In the case of tomato, two different strategies have been employed to control ethylene production.

The first strategy was to use the Ti plasmid of Agrobacterium tumefaciens to transform tomato tissue with antisense DNA for ACC synthase or ACC oxidase. When the genes for the two enzymes are expressed in the reverse direction in the cell, the resulting "antisense transcript" binds to and inactivates the "sense transcript" produced by the wild-type gene, effectively shutting down expression of the wild-type gene (Hamilton et al. 1990; Oeller et al. 1991; Picton et al. 1993). After transformation, intact plants can be regenerated in tissue culture.

In the second strategy for reducing ethylene production, tomato tissue was transformed (using A. tumefaciens) with genes encoding enzymes that metabolize ACC or AdoMet (Klee et al. 1991; Good et al. 1993). In this case, the ACC that is produced is rapidly degraded, and no ethylene can be synthesized.

Regardless of the strategy used, all fruits from these genetically engineered plants show significant delays in ripening. Tomato fruits from plants transformed with the ACC synthase antisense DNA fail to ripen unless treated with ethylene (Web Figure 22.3.A).
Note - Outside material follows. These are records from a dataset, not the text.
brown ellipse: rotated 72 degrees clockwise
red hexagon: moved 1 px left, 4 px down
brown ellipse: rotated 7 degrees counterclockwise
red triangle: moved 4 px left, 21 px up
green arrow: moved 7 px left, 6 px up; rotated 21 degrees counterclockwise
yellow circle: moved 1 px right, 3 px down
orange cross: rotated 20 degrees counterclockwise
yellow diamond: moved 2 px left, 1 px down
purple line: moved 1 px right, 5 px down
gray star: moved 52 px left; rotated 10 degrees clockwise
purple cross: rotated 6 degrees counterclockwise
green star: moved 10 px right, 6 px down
Web Figure 22.3.A Inhibition of tomato fruit ripening in detached tomato fruits by antisense ACC synthase RNA. Antisense tomato fruits (center) remain firm and green unless treated by ethylene. Ethylene-treated antisense fruits (left) are indistinguishable from naturally ripened fruits (right) in terms of color, flavor, aroma, and texture. (Reprinted with permission from Oeller et al. 1991.) (Click image to enlarge.)

Similar approaches are now being carried out in other agronomically important crops, such as melon and banana. In addition, these approaches are being used to retard floral senescence in carnations, thereby reducing postharvest losses. The research on ACC synthase and other ethylene biosynthesis genes thus provides an excellent example of how basic research can lead to improvements in agricultural and horticultural crops, the full benefits of which we are only beginning to realize.

References

Abel, S., Nguyen, M., Chow, W., and Theologis, A. (1995) ACS4, a primary indole-acetic acid-responsive gene encoding 1-aminocyclopropane-1-carboxylate synthase in Arabidopsis thaliana. J. Biol. Chem. 270: 19093–19099.
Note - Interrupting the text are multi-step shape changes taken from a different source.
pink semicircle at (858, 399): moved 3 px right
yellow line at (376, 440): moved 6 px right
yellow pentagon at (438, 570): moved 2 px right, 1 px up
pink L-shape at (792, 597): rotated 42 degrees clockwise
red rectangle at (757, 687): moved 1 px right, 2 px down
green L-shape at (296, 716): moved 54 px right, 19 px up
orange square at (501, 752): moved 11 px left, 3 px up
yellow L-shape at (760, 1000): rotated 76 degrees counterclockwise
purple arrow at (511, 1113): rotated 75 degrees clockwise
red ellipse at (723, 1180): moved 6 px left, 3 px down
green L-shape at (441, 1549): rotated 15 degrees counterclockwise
Olson, D. C., White, J. A., Edelman, L., Harkins, R. N., and Kende, H. (1991) Differential expression of two genes for 1-aminocyclopropane-1-carboxylate synthase in tomato fruits. Proc. Natl. Acad. Sci. USA 88: 5340–5344.

Rottmann, W. H., Peter, G. F., Oeller, P. W., Keller, J. A., Shen, N. F., Nagy, B. P., Taylor, L. P., Campbell, A. D., and Theologis, A. (1991) 1-aminocyclopropane-1-carboxylate synthase in tomato is encoded by a multigene family whose transcription is induced during fruit and floral senescence. J. Mol. Biol. 222: 937–961.